This book is special because you begin to see Mary’s emergence once she realizes that running around outside and breathing the air of the moor makes her hungry. For a girl that picked at her food, and for a girl that didn’t see much past making the lives around her more difficult since she herself found her own life difficult, hunger is the best anecdote.
One day, the robin leads Mary to the secret garden, and she begins her own growth alongside the flowers: “Mary was an odd, determined little person, and now she had something interesting to be determined about, she was very much absorbed, indeed. She worked and dug and pulled up weeds steadily, only becoming more pleased with her work every hour instead of tiring of it.”
It’s difficult not to feel hopeful when things are growing. It reminds me that time does not always pass just to age our surroundings, time also passes to give life to bulbs buried under winter. Or to leaves shrunk back into crisp shrivels. Dead leaves fall, and new shoots grasp for air. This happens to people, too, this happens to communities, this happens to the larger world. It is not always an immediate change, even if the crocuses are here this morning, I have to wait for the irises until June.

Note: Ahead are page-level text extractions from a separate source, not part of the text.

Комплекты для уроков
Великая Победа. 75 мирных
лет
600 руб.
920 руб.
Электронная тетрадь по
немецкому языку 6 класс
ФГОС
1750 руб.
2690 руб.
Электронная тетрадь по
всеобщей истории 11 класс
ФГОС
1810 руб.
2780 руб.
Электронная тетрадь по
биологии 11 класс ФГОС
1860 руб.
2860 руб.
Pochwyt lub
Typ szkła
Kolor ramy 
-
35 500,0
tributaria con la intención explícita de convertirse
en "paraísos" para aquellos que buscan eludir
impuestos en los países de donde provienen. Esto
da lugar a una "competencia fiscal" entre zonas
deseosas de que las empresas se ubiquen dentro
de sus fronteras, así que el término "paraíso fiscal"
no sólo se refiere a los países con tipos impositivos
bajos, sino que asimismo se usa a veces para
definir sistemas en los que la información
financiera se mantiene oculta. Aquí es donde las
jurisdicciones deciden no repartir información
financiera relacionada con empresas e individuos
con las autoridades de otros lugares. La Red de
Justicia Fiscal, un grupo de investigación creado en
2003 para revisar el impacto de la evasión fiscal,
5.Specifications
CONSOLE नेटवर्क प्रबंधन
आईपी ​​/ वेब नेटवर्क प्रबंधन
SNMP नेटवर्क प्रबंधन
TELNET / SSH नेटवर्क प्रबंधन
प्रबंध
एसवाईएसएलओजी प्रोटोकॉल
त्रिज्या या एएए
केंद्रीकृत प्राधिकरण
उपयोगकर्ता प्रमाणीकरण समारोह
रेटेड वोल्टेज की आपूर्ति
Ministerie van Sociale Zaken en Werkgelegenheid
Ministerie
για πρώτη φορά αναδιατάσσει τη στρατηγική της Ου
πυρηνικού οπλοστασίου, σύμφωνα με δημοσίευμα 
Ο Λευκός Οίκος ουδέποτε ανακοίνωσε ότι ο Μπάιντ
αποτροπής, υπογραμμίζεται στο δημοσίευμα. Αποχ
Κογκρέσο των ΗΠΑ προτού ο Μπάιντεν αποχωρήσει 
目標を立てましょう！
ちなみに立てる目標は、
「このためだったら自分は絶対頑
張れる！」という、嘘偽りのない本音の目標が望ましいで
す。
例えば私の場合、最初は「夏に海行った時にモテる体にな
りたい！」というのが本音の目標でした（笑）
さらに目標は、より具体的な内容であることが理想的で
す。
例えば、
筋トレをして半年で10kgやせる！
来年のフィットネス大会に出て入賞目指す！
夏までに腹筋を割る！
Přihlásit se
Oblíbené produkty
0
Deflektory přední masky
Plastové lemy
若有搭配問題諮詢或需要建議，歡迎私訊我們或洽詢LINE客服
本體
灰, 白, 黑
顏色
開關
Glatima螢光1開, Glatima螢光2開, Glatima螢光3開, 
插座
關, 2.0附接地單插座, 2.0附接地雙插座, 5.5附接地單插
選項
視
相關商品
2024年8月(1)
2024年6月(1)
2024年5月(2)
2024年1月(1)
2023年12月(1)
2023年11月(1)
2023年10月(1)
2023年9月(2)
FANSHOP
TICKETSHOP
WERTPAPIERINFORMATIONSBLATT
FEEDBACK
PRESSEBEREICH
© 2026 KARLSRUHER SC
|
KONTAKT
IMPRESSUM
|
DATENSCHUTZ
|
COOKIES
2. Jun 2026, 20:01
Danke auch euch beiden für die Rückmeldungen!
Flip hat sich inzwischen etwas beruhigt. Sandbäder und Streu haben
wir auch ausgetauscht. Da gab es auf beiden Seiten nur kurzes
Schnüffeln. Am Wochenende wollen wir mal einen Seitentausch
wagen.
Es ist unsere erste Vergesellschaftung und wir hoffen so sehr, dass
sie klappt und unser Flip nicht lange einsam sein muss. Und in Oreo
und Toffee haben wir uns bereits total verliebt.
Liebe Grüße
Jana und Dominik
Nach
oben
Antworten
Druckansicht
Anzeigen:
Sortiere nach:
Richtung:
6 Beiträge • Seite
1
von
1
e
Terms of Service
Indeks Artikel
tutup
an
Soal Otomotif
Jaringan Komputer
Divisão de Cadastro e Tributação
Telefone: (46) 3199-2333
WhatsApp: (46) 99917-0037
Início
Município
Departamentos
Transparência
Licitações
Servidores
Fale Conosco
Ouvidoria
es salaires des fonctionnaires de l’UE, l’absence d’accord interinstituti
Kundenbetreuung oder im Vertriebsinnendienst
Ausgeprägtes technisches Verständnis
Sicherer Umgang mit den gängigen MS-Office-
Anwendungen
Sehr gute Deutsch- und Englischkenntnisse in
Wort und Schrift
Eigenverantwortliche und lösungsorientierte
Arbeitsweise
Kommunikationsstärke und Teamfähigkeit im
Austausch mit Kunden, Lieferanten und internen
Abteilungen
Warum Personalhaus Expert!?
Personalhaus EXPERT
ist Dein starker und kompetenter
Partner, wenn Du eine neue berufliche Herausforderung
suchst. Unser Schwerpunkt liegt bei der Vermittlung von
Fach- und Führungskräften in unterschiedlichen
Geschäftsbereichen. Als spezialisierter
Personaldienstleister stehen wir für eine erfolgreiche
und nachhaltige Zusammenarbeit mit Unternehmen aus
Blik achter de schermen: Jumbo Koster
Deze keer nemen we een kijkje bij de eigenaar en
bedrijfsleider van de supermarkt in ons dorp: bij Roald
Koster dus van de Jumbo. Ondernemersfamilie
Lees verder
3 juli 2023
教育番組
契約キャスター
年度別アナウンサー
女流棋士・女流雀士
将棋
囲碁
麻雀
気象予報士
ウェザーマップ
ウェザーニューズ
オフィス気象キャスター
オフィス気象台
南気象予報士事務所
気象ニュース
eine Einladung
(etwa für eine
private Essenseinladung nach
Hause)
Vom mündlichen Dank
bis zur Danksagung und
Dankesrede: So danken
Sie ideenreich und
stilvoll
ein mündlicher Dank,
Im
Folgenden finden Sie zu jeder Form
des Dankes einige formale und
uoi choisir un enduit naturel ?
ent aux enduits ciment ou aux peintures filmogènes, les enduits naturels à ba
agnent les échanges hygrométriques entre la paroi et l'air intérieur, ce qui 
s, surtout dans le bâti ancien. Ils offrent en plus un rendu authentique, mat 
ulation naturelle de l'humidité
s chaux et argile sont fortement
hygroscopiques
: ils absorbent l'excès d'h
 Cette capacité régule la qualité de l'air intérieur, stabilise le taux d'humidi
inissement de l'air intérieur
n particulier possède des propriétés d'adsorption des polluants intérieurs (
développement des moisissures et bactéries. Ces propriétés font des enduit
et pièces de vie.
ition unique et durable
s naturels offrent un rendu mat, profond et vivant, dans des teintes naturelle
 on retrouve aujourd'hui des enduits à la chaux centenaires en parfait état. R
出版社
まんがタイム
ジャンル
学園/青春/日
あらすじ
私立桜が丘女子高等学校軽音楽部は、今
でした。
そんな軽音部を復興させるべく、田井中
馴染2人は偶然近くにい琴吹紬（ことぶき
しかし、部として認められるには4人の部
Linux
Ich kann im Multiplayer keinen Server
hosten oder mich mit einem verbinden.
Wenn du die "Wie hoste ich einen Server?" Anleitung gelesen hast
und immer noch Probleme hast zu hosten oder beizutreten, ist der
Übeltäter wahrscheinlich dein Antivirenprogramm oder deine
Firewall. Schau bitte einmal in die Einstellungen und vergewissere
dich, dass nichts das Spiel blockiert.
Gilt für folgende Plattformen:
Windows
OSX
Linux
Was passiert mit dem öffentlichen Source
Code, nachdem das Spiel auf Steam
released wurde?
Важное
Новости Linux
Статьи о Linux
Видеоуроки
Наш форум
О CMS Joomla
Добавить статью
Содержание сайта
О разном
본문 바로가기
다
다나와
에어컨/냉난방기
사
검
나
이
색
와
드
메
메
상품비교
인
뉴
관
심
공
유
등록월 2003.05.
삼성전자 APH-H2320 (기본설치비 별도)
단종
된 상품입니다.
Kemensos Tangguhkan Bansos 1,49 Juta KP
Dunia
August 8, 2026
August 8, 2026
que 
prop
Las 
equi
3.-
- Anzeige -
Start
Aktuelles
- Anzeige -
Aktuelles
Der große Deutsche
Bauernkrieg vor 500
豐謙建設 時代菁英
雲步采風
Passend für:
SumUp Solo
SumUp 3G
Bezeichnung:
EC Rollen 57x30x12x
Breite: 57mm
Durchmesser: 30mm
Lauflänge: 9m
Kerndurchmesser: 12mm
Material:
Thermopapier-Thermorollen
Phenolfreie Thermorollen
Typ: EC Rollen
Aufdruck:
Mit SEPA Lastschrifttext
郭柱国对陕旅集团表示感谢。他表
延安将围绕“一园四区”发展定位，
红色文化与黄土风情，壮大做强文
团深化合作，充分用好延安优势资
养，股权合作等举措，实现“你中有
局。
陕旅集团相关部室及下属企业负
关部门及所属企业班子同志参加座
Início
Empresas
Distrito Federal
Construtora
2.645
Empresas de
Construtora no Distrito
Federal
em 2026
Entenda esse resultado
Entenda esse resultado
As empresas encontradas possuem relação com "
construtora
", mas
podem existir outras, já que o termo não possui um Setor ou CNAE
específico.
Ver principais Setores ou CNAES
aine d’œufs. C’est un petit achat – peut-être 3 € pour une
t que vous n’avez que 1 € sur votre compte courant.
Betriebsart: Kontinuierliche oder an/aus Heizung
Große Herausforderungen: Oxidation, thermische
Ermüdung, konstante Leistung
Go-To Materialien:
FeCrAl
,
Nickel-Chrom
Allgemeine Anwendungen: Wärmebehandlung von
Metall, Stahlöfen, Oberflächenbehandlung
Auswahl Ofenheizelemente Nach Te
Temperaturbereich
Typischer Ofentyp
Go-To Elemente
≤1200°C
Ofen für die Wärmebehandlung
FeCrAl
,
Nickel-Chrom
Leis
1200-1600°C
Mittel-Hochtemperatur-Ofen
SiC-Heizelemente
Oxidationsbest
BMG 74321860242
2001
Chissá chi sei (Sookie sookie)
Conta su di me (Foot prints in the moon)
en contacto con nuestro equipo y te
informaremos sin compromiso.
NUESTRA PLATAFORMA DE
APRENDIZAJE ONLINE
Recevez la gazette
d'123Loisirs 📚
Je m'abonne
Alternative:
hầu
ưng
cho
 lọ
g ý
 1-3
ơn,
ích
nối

Mary eventually meets a young boy secreted away in the recesses of the house. He turns out to be her cousin, Colin, who is ill in spirit and therefore ill in body. They have a lot in common. Colin is also not the most pleasant to be around at first, but he soon opens up to Mary’s stories and they become friends. Eventually Mary, with the help of her friend Dickon, takes Colin in his wheelchair to the secret garden and he begins his recuperation. In the end of the book, he makes a touching speech to his new friends: “I have never seen the sun rise but Mary and Dickon have and from what they tell me I am sure that it is Magic too. Something pushes it up and draws it. Sometimes since I’ve been in the garden I’ve looked up through the trees at the sky and I have had a strange feeling of being happy as if something were pushing and drawing in my chest and making me breathe fast.”
My great grandfather ran a nursery in New York after he made his way from Poland. Those Siberian irises in my parent’s backyard came from that nursery, first from New York, then to my grandfather’s home in Maryland, then to my parents’ first home in Chicago, and finally to Colorado.
My mom tells me, as she always does, that there is no stirring yet. The irises are still packed in their bulbs waiting for the right moment to rise. It’s a steady and deliberate process, one that I admire. One that requires patience, vigilance and plenty of space to breathe.